When he'd get within about ten feet, usually the dog would notice the large animal that was now much closer. Sometimes they'd glance up briefly, and then go back to what they were doing. Sometimes they'd panic a little and take off running. And sometimes they'd try to confront him. It didn't really matter what they did, because he would begin to move towards them, head still down in the grazing position. He would build up a head of steam, and then explode towards them in full run. Now the dogs, no matter what their initial reaction was, would take off heading for the fence line at full speed.
Shawn would come roaring after them, often squealing with joy. The dog would shoot out from under the fence, tail between legs, traveling as fast as he could, and Shawn would turn at the last possible second, and take off bucking and pronging, his laughter all but audible.
Shawn hadn't gotten much of his game of Dog Tag in since we moved to California--our farm here is larger and more isolated, and our dogs all know better than to go in to the pastures. But this morning, he found a fun new variation--Coyote Tag.
As I sipped my morning Joe, I watched as four young coyotes attempted to trot through his field. I don't know where they were going, but an older female dens on the backside of the property, so my guess is these are last years cubs looking for a handout. Shawn immediately returned to his old game, only the coyotes didn't exactly know how to play. He would charge one, and it would take off running, tail between his legs, while the other three would sit together with a "What the-?" look on their faces.

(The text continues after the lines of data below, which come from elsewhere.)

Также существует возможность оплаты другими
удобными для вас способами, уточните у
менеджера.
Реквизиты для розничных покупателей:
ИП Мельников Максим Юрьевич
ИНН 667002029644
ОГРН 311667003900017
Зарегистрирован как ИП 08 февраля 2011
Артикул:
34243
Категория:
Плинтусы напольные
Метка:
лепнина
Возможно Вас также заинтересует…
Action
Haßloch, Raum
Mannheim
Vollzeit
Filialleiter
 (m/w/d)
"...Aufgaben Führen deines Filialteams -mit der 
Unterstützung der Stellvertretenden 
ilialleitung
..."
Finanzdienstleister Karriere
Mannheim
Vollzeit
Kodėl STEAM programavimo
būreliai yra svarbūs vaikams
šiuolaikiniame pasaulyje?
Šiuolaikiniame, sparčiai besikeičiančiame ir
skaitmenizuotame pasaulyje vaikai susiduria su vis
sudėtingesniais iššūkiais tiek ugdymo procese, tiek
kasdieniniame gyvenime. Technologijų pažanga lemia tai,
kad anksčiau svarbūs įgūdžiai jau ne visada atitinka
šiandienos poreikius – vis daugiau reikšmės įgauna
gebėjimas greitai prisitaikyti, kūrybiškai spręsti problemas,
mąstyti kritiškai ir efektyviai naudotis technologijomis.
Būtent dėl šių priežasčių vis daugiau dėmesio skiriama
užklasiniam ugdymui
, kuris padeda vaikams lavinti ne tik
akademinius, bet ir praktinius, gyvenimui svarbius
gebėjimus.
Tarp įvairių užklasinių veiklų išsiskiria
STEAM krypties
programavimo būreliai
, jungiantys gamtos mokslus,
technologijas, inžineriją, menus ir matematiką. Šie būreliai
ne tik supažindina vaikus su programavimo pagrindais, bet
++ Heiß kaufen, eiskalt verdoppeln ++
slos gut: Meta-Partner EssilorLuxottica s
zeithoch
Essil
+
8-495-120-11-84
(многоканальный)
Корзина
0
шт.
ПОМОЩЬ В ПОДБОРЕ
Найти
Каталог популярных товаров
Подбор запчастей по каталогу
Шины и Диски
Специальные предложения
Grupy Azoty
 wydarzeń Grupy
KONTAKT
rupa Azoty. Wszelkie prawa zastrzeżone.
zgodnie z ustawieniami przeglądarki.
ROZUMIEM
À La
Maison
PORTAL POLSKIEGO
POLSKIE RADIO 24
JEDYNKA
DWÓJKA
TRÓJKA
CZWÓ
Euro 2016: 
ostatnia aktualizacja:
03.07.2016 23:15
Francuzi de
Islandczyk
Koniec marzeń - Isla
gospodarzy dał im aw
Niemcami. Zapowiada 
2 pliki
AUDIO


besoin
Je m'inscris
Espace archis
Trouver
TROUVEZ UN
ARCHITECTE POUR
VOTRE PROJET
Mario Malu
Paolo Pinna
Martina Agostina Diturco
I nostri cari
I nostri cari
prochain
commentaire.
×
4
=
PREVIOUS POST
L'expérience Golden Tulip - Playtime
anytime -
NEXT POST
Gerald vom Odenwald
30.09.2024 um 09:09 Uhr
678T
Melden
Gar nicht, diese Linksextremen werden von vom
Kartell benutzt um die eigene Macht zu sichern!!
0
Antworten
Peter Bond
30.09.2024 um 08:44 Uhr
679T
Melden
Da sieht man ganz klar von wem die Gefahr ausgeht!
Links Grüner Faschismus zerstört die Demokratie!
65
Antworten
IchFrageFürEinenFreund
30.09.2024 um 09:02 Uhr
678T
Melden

The three watching would look for all the world like my father, uncle and grandfather trying to watch a cricket game (looks vaguely familiar, but totally incomprehensible). When the one getting chased would get tired, he'd bolt towards the watching three and one of them would end up in Shawn's sight line. Shawn was having a marvelous time--these California dogs didn't just head for the fence, they kept playing and playing and playing.
The coyotes, I'm certain, were trying to figure out how to get this stupid herbivore to understand the predator-play relationship, but none of them felt the need to stop running long enough to explain it to him.
It was a little early for popcorn, but a nice croissant with my coffee would have been a lovely post viewing snack.